Doctor of Music Education (DME)


Joshua Carver


College Music Theory, Music Composition, Comprehensive Musicianship




While the National Standards for Arts Education emphasize the necessity for nurturing creativity in public schools, the current education system is biased toward performance, undervaluing the teaching of creativity through composing at all grade levels. The systemic avoidance of music composition curricular integration starts at the college-level, where future music educators fail to encounter practical composition assignments in their music theory courses. This qualitative research study examined six college theory professors’ perspectives on how well current theory curriculum prepares future students to teach composition and how it might be best implemented. Furthermore, this study assessed shortcomings in developing compositional skill within the available college music theory curriculum. It explored existing literature concerning benefits of creativity in music education. The researcher also demonstrated that the ideals of Comprehensive Musicianship (CM) are a superlative solution to this problem, not as a dogmatic teaching methodology, but by extracting the philosophy that underpins CM. In this light, attention was given to curricular integration by showing how compositional music theory assignments could be meaningfully incorporated in applied and ensemble courses.
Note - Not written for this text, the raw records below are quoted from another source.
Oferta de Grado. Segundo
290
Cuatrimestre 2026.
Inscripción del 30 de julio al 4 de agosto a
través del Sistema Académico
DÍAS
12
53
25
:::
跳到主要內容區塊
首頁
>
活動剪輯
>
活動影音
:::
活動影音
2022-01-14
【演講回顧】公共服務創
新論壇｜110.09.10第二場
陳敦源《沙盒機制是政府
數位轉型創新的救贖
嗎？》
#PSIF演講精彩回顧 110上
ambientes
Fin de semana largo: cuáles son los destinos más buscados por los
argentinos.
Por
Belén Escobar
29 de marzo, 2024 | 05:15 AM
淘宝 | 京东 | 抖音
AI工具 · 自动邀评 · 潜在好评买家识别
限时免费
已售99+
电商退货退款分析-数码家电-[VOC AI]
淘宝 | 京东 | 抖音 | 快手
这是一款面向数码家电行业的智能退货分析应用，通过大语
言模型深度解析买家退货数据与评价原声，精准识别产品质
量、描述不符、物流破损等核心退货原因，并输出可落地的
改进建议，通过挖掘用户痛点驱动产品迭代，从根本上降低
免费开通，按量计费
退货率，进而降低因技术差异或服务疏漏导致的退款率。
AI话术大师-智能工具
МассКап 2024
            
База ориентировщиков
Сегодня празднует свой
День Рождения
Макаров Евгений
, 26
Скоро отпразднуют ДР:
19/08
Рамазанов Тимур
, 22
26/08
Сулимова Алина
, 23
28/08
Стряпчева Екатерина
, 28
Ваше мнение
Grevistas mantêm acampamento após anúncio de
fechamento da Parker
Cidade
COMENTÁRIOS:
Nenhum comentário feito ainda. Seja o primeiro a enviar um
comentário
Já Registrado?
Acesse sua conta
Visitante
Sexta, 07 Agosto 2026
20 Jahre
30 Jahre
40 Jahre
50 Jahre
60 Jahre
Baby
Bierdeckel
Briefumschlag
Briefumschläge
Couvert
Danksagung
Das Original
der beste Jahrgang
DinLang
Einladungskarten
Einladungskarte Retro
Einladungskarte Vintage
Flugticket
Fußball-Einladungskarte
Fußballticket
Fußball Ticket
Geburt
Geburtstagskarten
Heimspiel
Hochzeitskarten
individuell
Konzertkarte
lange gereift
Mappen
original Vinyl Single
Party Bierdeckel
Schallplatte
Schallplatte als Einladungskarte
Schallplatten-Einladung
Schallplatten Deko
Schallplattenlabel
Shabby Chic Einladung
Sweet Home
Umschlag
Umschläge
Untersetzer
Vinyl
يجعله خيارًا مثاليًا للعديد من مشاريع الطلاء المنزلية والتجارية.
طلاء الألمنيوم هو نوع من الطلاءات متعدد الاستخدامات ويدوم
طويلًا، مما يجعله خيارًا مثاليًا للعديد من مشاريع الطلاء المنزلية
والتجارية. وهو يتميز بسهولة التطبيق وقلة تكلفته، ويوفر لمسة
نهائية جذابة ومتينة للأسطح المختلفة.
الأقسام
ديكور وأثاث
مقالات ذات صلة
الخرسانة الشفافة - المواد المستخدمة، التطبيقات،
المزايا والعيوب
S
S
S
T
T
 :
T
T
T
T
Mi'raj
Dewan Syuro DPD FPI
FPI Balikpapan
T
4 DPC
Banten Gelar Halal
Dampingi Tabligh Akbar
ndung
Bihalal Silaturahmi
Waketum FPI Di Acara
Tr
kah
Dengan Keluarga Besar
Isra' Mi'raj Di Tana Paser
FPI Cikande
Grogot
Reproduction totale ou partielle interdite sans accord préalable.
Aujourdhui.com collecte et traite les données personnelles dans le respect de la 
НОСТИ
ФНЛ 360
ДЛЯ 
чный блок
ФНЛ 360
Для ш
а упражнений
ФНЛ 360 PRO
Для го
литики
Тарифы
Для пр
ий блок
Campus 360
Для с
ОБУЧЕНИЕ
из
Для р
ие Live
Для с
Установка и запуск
The efficacy of the proposed theory curriculum was demonstrated with examples from the author’s own community college classroom experience. This study was important because it paves the way for K-12 music educators comfortable and knowledgeable in training students to compose music effectively, thereby demonstrating more comprehensive mastery of music fundamentals. Correspondingly, this dissertation could spawn additional composition-focused curriculum development in applied and ensemble music courses.